With that, DeLay pretty much set the stage for what will be known in the courtroom as The State of Texas vs. Thomas Dale DeLay, but will be known everywhere else as Ronnie vs. Tom.
In one way, Earle opened himself up to the attack by choosing to include almost no evidence against DeLay, not only in the first indictment of DeLay on conspiracy charges, but also in a hastily drawn second indictment on money-laundering charges handed up on October 3 (many of the crimes alleged in the indictment are said to have occurred on October 4, 2002, and Earle was apparently rushing to press charges before the three-year statute of limitations expired). Indeed, one can read both documents and still be unable to discern what Earle has actually accused DeLay of doing, other than being part of something that allegedly violated a Texas law against corporate political contributions.
It was that very lack of specificity ? coupled with the arcane nature of the law involved ? that allowed DeLay to turn the indictments into a question about Ronnie Earle. If there had been clear, solid evidence of misconduct in the charges, then the public and the press would have had actual facts to work with, some grounds on which to say that DeLay did wrong. But there wasn’t. So now it is the congressman versus the prosecutor. And the early rounds appear to go to . . . the congressman.
For years, at least as long as the investigation has been going on, DeLay’s defenders have portrayed Earle, an elected Democrat, as a partisan prosecutor out to bring down a strong Republican leader. To support that charge, they point to Earle’s high-profile indictment of Republican senator Kay Bailey Hutchison ? a charge that was thrown out of court in what was undoubtedly Earle’s greatest professional failure ? as well as Earle’s attendance at a May 12, 2005, fundraiser in Dallas for a Democratic group called the Texas Values in Action Coalition. That organization was formed to “raise campaign money and take control of the state legislature from the GOP,” according to the article in the Houston Chronicle that originally reported Earle’s presence at the event. In his remarks there, Earle talked about the DeLay investigation. “This case is not just about Tom DeLay,” he said. “If it isn’t this Tom DeLay, it’ll be another one, just like one bully replaces the one before.”
For their part, Earle’s defenders point out that he has prosecuted more Democratic politicians than Republicans, although all of the Democrats were smaller fry than DeLay and Hutchison. But there may be another explanation.
Of course Earle is a Democrat. He wants to see Democrats win elections. But in his prosecution he may be driven by a passion that exceeds even partisanship: an almost evangelical desire to rid the political system of what he believes is the evil influence of money. Combine that with Earle’s well-known taste for publicity, and you have a potent mix.
Both are on display in a new movie, The Big Buy, by two Texas filmmakers, Mark Birnbaum and Jim Schermbeck.

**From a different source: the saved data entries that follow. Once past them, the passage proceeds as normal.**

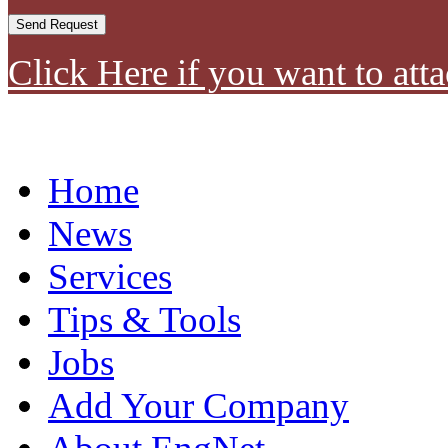
Click Here if you want to atta
Home
News
Services
Tips & Tools
Jobs
Add Your Company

Earle gave the team what Birnbaum called “extraordinary access” to his office during the DeLay investigation. The resulting movie ? it’s being finished now, but National Review obtained an advance copy ? bills itself as a “crime story,” with DeLay as the criminal and Earle as the cop.
A cop ? and a preacher. “The root of the evil of the corporate and large-moneyed-interest domination of politics is money,” Earle says in the film. “This is in the Bible. This isn’t rocket science. The root of all evil truly is money, especially in politics. People talk about how money is the mother’s milk of politics. Well, it’s the devil’s brew. And what we’ve got to do, we’ve got to turn off the tap.” (When the film finally comes out, many viewers will undoubtedly point out that the Bible says it is the love of money that is the problem, not the simple existence of money, but the scene underscores Earle’s sense of righteousness as he approaches the DeLay prosecution.)

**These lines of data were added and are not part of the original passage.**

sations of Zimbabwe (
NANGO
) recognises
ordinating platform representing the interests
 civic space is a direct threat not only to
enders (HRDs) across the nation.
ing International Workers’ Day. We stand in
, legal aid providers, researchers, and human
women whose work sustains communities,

In The Big Buy, Earle also describes corporate political contributions, which are outlawed in Texas, as “every bit as insidious as terrorism.” He also suggests that other crimes ? he mentions murder, rape, robbery, theft, and child abuse ? might spring from alleged misdeeds like DeLay’s. “It’s hard to see the connection between the abuse of the democratic process and dealing crack, for example, or robbing a 7-11,” Earle says, “but there is a connection, and my people are beginning to understand that.”
Finally, Earle believes that he, Ronnie Earle, is the man to spread the message. “I feel great pressure to get the information to the public,” he says, “to point, to set a tone and to point a direction, and to say which hill needs to be taken.”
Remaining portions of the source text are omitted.